Search code examples
pythonmachine-learninglogistic-regression

Including features when implementing a logistic regression model


For some context, I am trying to do some matching to see if the company matches with another company. I've done feature engineering on the data such as names match, address match, domain match, etc...

From there, I've also created another feature that based on a methodology which contains a combination of names matched, address match, and domain match and setting weights on them based on intuition on what I deem to be more important in determining a match. Let's call this feature 'final score'. This score gives me a rough estimate on whether these are a matches.

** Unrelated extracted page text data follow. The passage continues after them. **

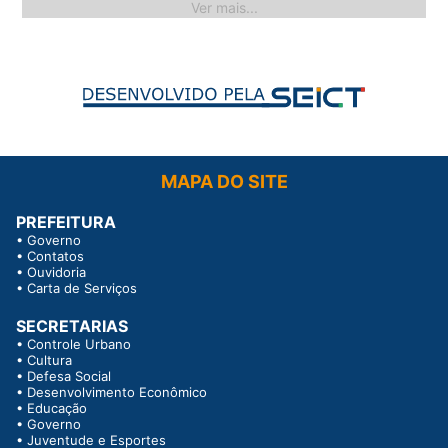
Ver mais...
MAPA DO SITE
PREFEITURA
•
Governo
•
Contatos
•
Ouvidoria
•
Carta de Serviços
SECRETARIAS
•
Controle Urbano
•
Cultura
•
Defesa Social
•
Desenvolvimento Econômico
•
Educação
•
Governo
•
Juventude e Esportes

Now comes the part where I implemented a logistic regression. I tried building a logistic regression with the features I've engineered WITHOUT the 'final score' and WITH 'final score' and the results were quite similar.

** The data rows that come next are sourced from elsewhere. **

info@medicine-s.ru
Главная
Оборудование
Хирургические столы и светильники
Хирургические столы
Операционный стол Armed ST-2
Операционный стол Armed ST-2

Note: I did check to see the features importance and it was highly important.

My question is when training a model, is it good practice to include 'final score' as a feature for the logistic regression model?


Solution

  • In general, you do not want highly correlated features in linear and logistic regression type models. It has no effect on performance but it affects interpretation of your model.

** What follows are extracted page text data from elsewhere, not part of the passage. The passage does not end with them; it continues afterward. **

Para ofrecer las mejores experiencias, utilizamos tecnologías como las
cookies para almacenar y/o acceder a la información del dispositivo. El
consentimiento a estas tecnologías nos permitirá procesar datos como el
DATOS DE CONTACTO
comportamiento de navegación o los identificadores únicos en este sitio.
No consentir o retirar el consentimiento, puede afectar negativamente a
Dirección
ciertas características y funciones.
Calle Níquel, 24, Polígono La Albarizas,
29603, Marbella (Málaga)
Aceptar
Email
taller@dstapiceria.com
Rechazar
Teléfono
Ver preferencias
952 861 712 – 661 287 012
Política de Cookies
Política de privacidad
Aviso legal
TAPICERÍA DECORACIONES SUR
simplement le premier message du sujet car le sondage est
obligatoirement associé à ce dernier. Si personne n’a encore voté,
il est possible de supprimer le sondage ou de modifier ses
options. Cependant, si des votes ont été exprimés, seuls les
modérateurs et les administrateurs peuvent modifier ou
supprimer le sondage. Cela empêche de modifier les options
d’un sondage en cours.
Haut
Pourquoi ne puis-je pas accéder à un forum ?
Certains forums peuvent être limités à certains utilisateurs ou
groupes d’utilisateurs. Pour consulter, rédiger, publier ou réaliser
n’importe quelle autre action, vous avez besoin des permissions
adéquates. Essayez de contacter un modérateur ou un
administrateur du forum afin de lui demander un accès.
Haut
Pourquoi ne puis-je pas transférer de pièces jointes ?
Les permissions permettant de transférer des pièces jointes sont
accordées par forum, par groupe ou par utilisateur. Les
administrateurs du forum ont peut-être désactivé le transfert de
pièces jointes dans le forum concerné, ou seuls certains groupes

    This problem is known as Multicollinearity and is caused due to unstable (high variance) estimates of parameters (coefficients).

    You can look at this answer to know its cause.

    I can provide an intuitive example, where it can cause trouble:

    Y = P(scoring a goal by football player in a match)
    Feature vector = [weight, height] # height and weight are highly correlated
    

    Then the model learned could be:

    log(P(goal)/P(1-goal)) =  0.55*weight- 0.12*height + bias
    
    # how would you interpret the negative coefficient of height now?
    

    There are ways (regularization) to deal with this as well as there are situations where such correlated features can be safely used.